Millet and Lemon Herb Roasted Chicken for a Balanced Meal

Enjoy a nutritious and delicious meal with our recipe for Millet and Lemon Herb Roasted Chicken. This dish combines the wholesome goodness of millet with tender roasted chicken infused with fresh herbs and zesty lemon, making it a perfect balanced meal for any occasion.

Why Choose This Meal?

This recipe offers a well-rounded combination of protein, grains, and vegetables. The chicken provides high-quality protein, while millet adds complex carbohydrates and fiber. The lemon and herbs enhance flavor without extra calories, making it a healthy choice for students and teachers alike.

Ingredients

  • 4 chicken thighs or breasts
  • 1 cup millet
  • 2 lemons (zested and juiced)
  • 2 tablespoons olive oil
  • 2 cloves garlic (minced)
  • Fresh herbs (such as thyme, rosemary, or parsley)
  • Salt and pepper to taste

Preparation Steps

Follow these simple steps to prepare a delicious millet and lemon herb roasted chicken:

  • Preheat your oven to 375°F (190°C).
  • In a small bowl, mix lemon zest, lemon juice, olive oil, minced garlic, chopped herbs, salt, and pepper.
  • Rub the mixture evenly over the chicken pieces and let marinate for at least 30 minutes.
  • While marinating, rinse the millet under cold water.
  • Cook millet according to package instructions, typically simmering in 2 cups of water until tender.
  • Place the marinated chicken on a baking sheet and roast in the oven for about 35-40 minutes, or until fully cooked.
  • Serve the roasted chicken over a bed of cooked millet, garnished with additional herbs and lemon slices if desired.

Benefits of This Meal

This meal provides a balanced mix of essential nutrients.

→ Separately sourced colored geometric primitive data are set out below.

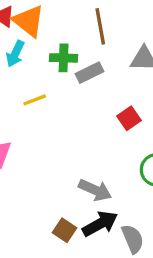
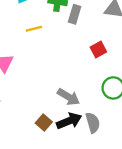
gray rectangle: (90, 73) -> (75, 14), turned -54
gray semicircle: (133, 239) -> (93, 123), moved

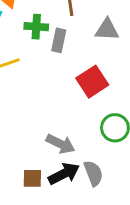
red square: (98, 50) -> (92, 82), size x1.5
brown square: (44, 122) -> (32, 178), turned -35

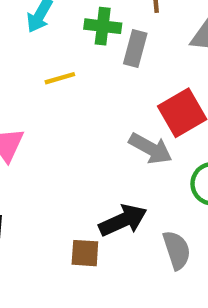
gray arrow: (60, 144) -> (151, 149), moved
black arrow: (64, 174) -> (123, 220), moved

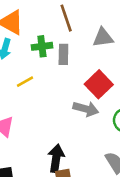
black arrow: (123, 220) -> (56, 158), moved, turned -44

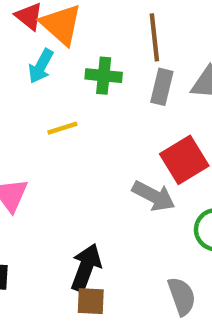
gray rectangle: (63, 54) -> (162, 87), moved

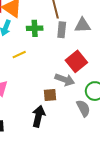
gray semicircle: (182, 296) -> (83, 108), moved
brown square: (91, 301) -> (50, 95), moved

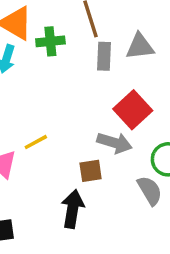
green cross: (35, 28) -> (50, 41), moved
yellow line: (19, 55) -> (36, 142), moved

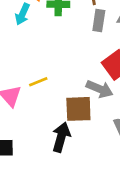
brown square: (91, 171) -> (78, 109), size x1.5

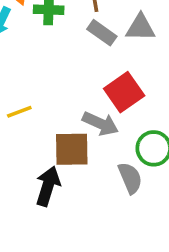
gray rectangle: (99, 21) -> (102, 33), turned -65

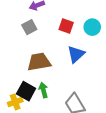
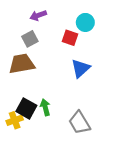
cyan circle: (92, 27) -> (85, 22), moved
brown trapezoid: (39, 62) -> (22, 64), moved

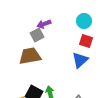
purple arrow: (38, 15) -> (44, 24), moved
red square: (70, 38) -> (86, 41), moved

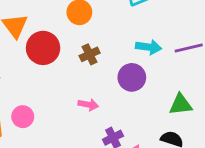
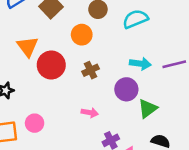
green triangle: (181, 104) -> (148, 109), moved, turned -30

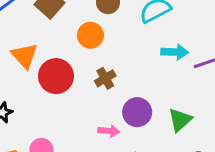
cyan arrow: (140, 64) -> (175, 52), moved
purple circle: (126, 89) -> (137, 112), moved

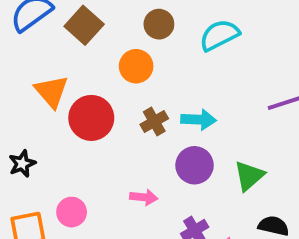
cyan arrow: (175, 52) -> (199, 120), moved
pink arrow: (109, 131) -> (144, 197), moved

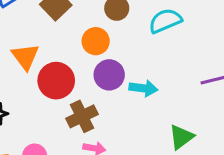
brown cross: (154, 121) -> (82, 116), moved, size x1.4
purple circle: (195, 165) -> (109, 75), moved

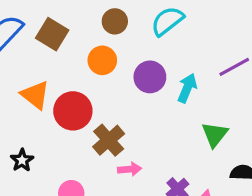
purple circle: (109, 75) -> (150, 77), moved
cyan arrow: (143, 88) -> (187, 88), moved, turned -60

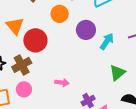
brown cross: (109, 140) -> (22, 65), moved

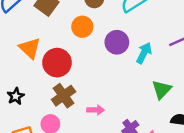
brown cross: (22, 65) -> (64, 96), moved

The millet supplies fiber and minerals like magnesium and phosphorus, supporting digestion and bone health. The chicken offers lean protein for muscle repair and immune support. Lemon adds vitamin C, boosting immunity and enhancing iron absorption. Overall, it’s a wholesome dish that promotes health and energy.

Serving Suggestions

Serve this dish with a side of steamed vegetables or a fresh green salad for extra vitamins and fiber. It pairs well with a glass of water infused with lemon or herbal tea. This meal is perfect for a quick weeknight dinner or a nutritious lunch for school or work.